C’è stato un lungo periodo nella storia economica in cui il fine principale delle aziende sembrava esclusivamente il profitto. L’azienda si è quindi organizzata con una propria struttura e un proprio fine, con propri strumenti e propria grammatica, incentrati prevalentemente su efficienza e specializzazione. Questo approccio, spesso associato al concetto di capitalismo shareholder-oriented (orientato agli azionisti), ha dominato gran parte del panorama aziendale per diversi decenni.

Tuttavia, negli ultimi anni, si è assistito a un crescente interesse per l’adozione di una prospettiva più ampia e sostenibile nell’ambito aziendale. Si è riconosciuto che le imprese non possono concentrarsi esclusivamente sul profitto a breve termine, ma devono anche considerare gli impatti sociali, ambientali ed etici delle proprie attività. Ciò ha portato all’emergere di concetti come la responsabilità sociale d’impresa (CSR), lo sviluppo sostenibile, l’equità e la diversità, l’inclusione, l’etica aziendale e la creazione di valore condiviso.

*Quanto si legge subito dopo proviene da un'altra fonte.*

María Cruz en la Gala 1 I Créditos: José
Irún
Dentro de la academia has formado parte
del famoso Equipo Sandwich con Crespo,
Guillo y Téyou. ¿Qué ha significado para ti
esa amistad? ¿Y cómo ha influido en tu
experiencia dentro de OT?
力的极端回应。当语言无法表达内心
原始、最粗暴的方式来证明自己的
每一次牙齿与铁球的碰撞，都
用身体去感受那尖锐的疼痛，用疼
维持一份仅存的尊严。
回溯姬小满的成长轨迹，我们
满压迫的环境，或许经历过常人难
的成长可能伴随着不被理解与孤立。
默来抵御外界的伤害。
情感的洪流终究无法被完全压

Nel modulo sul Change management del master Management & Leadership skills di Cineas – Consorzio universitario senza fini di lucro fondato dal Politecnico di Milano nel 1987 e scuola di management con una particolare expertise nelle aree della gestione dei rischi e dei sinistri – coinvolgerò i professionisti partecipanti, così come faccio di consueto ogni anno, in un laboratorio di idee e sperimentazioni pratiche sull’evoluzione del management e i nuovi strumenti a cui può attingere.

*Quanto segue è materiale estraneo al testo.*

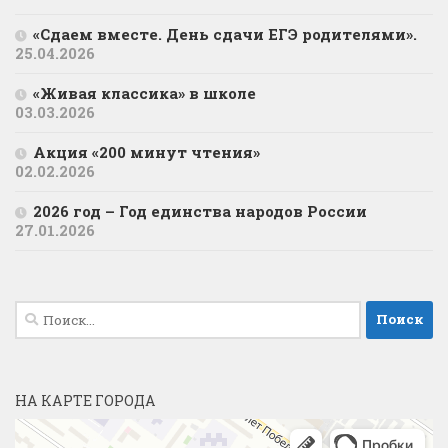
«Сдаем вместе. День сдачи ЕГЭ родителями».
25.04.2026
«Живая классика» в школе
03.03.2026
Акция «200 минут чтения»
02.02.2026
2026 год – Год единства народов России
27.01.2026
Найти:
НА КАРТЕ ГОРОДА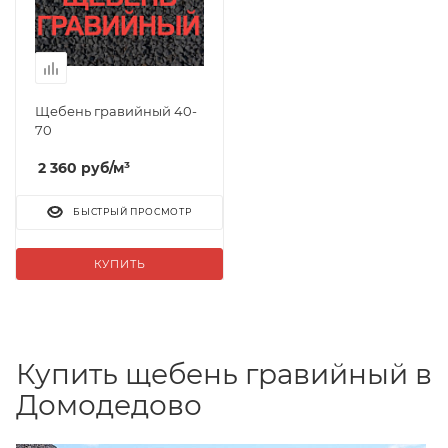
Щебень гравийный 40-
70
2 360
руб
/м³
БЫСТРЫЙ ПРОСМОТР
КУПИТЬ
Купить щебень гравийный в
Домодедово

Molte aziende, infatti, hanno iniziato a considerare il management non solo come un esercizio di potere e competenza, ma anche come un’attività politica nel senso classico del termine, ovvero riguardante la polis intesa come un luogo umano di relazioni più ampio e metaforico.

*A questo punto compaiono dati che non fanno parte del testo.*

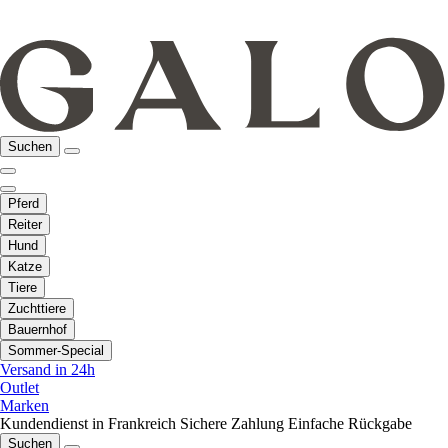
Suchen
Pferd
Reiter
Hund
Katze
Tiere
Zuchttiere
Bauernhof
Sommer-Special
Versand in 24h
Outlet
Marken
Kundendienst in Frankreich
Sichere Zahlung
Einfache Rückgabe
Suchen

Da qui la rinnovata l’importanza delle discipline umanistiche, chiamate a spiegare l’azienda a sé stessa, aprendo o estendendo verso l’esterno quel mondo che era stato inizialmente pensato e compreso come autonomo. È questa l’occasione per rinnovare il valore del termine capitale umano: una risorsa enorme che forse non ha ancora ricevuto l’attenzione adeguata. Il termine, coniato da Theodore Schultz (premio Nobel per l’economia) nel 1961, include creatività, intelligenza – che comprende anche l’intelligenza emotiva, non solo di natura strategica -, equilibrio, esperienze e vissuti personali, rispetto e responsabilità: una costellazione che non è estranea all’ambito aziendale, ma anzi vitale per esso. Elementi essenziali per l’impresa contemporanea, chiamata a rispondere a sfide su scala globale e ad adattarsi a nuove politiche sociali (inclusività, parità di genere e sostenibilità, prime tra tutte).

Se l’azienda di oggi può e deve ibridarsi con il sapere umanistico, che in fondo non le è mai stato estraneo ha anche un’ulteriore opportunità. Quella di aprire consapevolmente la propria organizzazione coinvolgendo risorse esterne in modo da sviluppare relazioni più ampie con il mondo circostante, e spesso poter unire in modo entusiasmante la parola open al termine innovation.

È risaputo che l’innovazione raramente si nutre degli ambienti gerarchici e burocratici, ma piuttosto si manifesta quando si superano i confini aziendali, coinvolgendo attivamente fonti esterne di conoscenza come partner, fornitori, clienti, università e comunità di innovazione.

Ecco dunque l’importanza del capitale umano in una rinnovata e più ampia interpretazione che si conferma risorsa vitale per l’impresa in grado di coniugare nuove sensibilità con l’apertura mentale, e la collaborazione con l’innovazione, generando un ambiente di ispirazione, scoperta e trasformazione.